Contributor Spotlight: Janis Hubschman
Janis Hubschman’s story “Escape Artist” was the 2017 recipient of the Tobias Wolff Award for Fiction and is part of Issue 76 of Bellingham Review. Subscribe or purchase a single issue through our Submittable page here.
What would you like to share with our readers about the work you contributed to the Bellingham Review?
Tell us about your writing life.
In high school and college, I wrote (bad) poetry. Soon after the birth of my second daughter, I made the leap to novel writing without really knowing what I was getting myself into. Ten years and two unpublished novels later, someone suggested that I shape a few of my novel chapters into stories. It was such an enjoyable process, which came with the bonus of publication. That was a little over a decade ago, and I’ve been writing and publishing stories ever since.
Which non-writing aspect(s) of your life most influences your writing?
Running is an integral part of my writing process. I never set out on a run thinking about a particular problem in my work, but inevitably, at some point, a solution will float into my consciousness. I’m also dependent on my readers (writers I met in workshops and in graduate school, my two sisters) for insight and advice and especially for encouragement. And, teaching fiction writing—breaking down techniques for students and critiquing their early story drafts—has helped me to look at my own work more critically.

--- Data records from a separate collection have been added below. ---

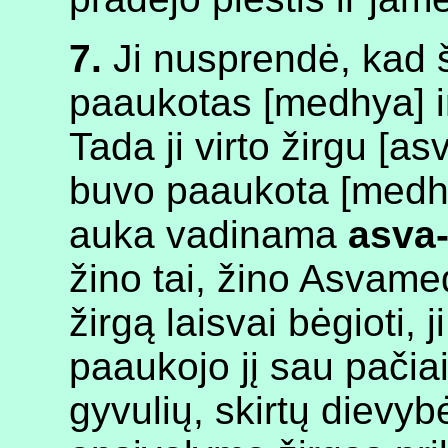
7.
Ji nusprendė, kad š
paaukotas [medhya] ir k
Tada ji virto žirgu [as
buvo paaukota [medhya
auka vadinama
asva
žino tai, žino Asvam
žirgą laisvai bėgioti, 
paaukojo jį sau pačiai
gyvulių, skirtų dievy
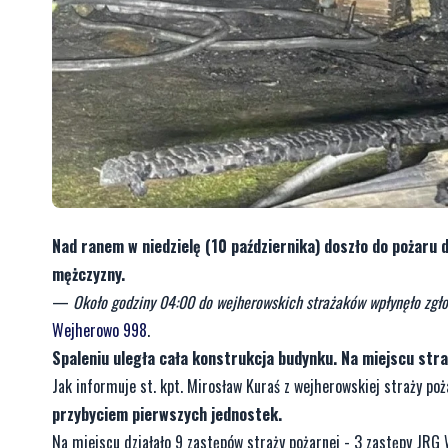
Nad ranem w niedzielę (10 października) doszło do pożaru
mężczyzny.
—
Około godziny 04:00 do wejherowskich strażaków wpłynęło zgło
Wejherowo 998
.
Spaleniu uległa cała konstrukcja budynku. Na miejscu stra
Jak informuje st. kpt. Mirosław Kuraś z wejherowskiej straży poż
przybyciem pierwszych jednostek.
Na miejscu działało 9 zastępów straży pożarnej - 3 zastępy JRG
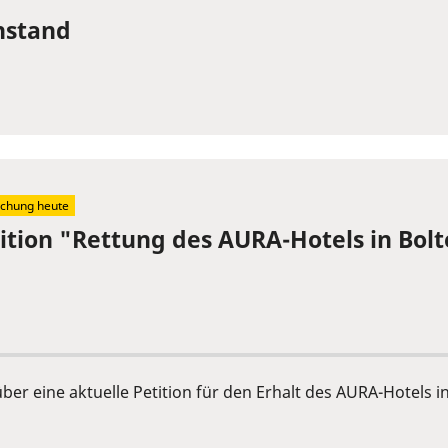
hstand
schung heute
tition "Rettung des AURA-Hotels in Bol
er eine aktuelle Petition für den Erhalt des AURA-Hotels i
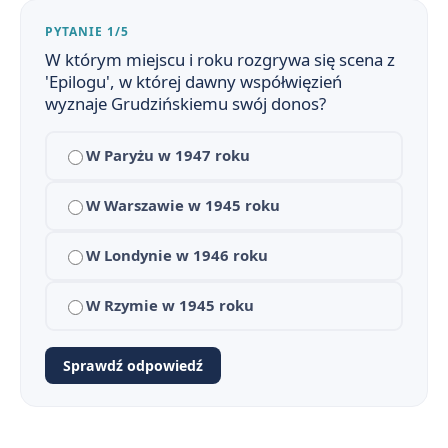
Inny świat - streszczenie krótkie i szczegółowe
1
PYTANIE 1/5
Inny świat - bohaterowie
2
W którym miejscu i roku rozgrywa się scena z
'Epilogu', w której dawny współwięzień
Plan wydarzeń - Inny świat
3
wyznaje Grudzińskiemu swój donos?
Kontekst historyczny Innego świata - system łagrowy w ZSRR
4
W Paryżu w 1947 roku
Kontekst filozoficzny i literacki Innego świata
5
W Warszawie w 1945 roku
Narracja i styl w Innym świecie
6
W Londynie w 1946 roku
Kategorie więźniów i układy w łagrze
7
W Rzymie w 1945 roku
Praca
8
Sprawdź odpowiedź
“Obozowe zmory” - głód, choroby, śmierć
9
Inny świat na maturze - pytania jawne, zagadnienia i motywy
10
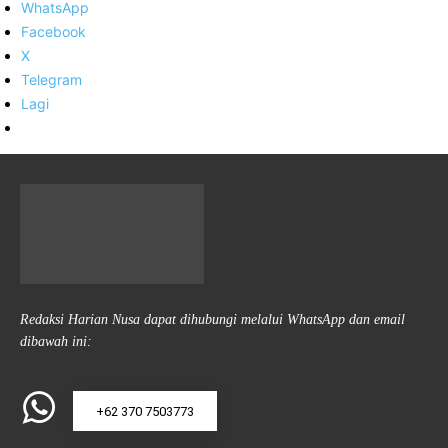
WhatsApp
Facebook
X
Telegram
Lagi
Redaksi Harian Nusa dapat dihubungi melalui WhatsApp dan email
dibawah ini:
+62 370 7503773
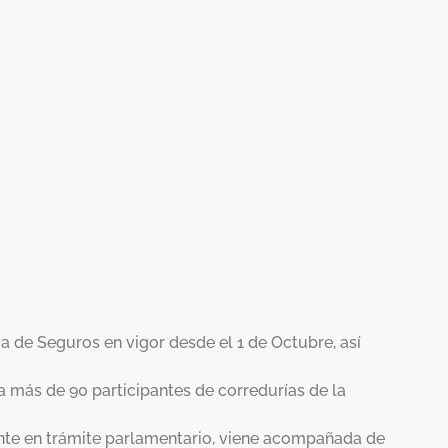
 de Seguros en vigor desde el 1 de Octubre, así
a más de 90 participantes de corredurías de la
ente en trámite parlamentario, viene acompañada de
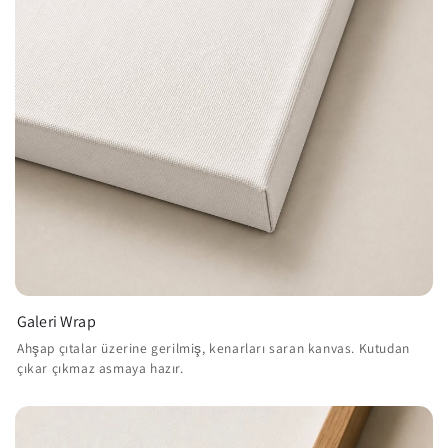
Galeri Wrap
Ahşap çıtalar üzerine gerilmiş, kenarları saran kanvas. Kutudan
çıkar çıkmaz asmaya hazır.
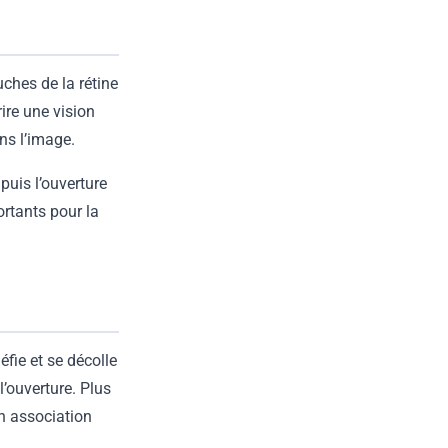
ches de la rétine
rire une vision
ans l’image.
 puis l’ouverture
ortants pour la
uéfie et se décolle
 l’ouverture. Plus
n association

What writing advice has stayed with you?
First drafts are difficult for me, so I often remind myself about William Stafford’s advice for how to approach so-called writer’s block: lower your standards and keep going. In the early drafts of a story, I have to silence my inner censor and get comfortable with the mess.
What is your favorite book (or essay, poem, short story)? Favorite writer(s)?
My shortlist of favorite story writers: Tessa Hadley, Alice Munro, Edith Pearlman, Elizabeth McCracken, Joan Silber, Deborah Eisenberg, Lori Ostlund, Charles Baxter, Lorrie Moore, Jennifer Haigh, Rebecca Lee, Antonya Nelson, John Cheever, Mavis Gallant, and Charles Baxter.
What are you reading right now?
I’m currently reading Jennifer Egan’s Manhattan Beach. Before that, I read Alice Munro’s Something I’ve Been Meaning To Tell You.
What project(s) are you working on now, or next?
For the last few years, I’ve been working on a story collection, adding and subtracting stories and rearranging their order. Now that it finally feels finished, I’m thinking about the next collection, or more precisely about the set of obsessions and preoccupations that might be the glue that holds it together.
Anything else our readers might want to know about you?
To counteract the long hours I spend at my desk, I like to be physically active. To date, I’ve completed eight marathons, too many half marathons, three triathlons, and a bike race in the Dolomites. Lately, though, as I slow down with age, I’m satisfied with a six-mile run.
Where can our readers connect with you online?
JANIS HUBSCHMAN has been awarded first place in Glimmer Train’s Fiction Open Contest, the Rona Jaffe-Bread Loaf Fiction Scholarship, and a Virginia Center for the Creative Arts fellowship. Her stories have appeared or are forthcoming in Colorado Review, Glimmer Train, Michigan Quarterly Review, Southern Humanities Review, StoryQuarterly, Pleiades, Green Mountains Review, upstreet, Ascent, and elsewhere. She teaches fiction writing at Montclair State University in New Jersey.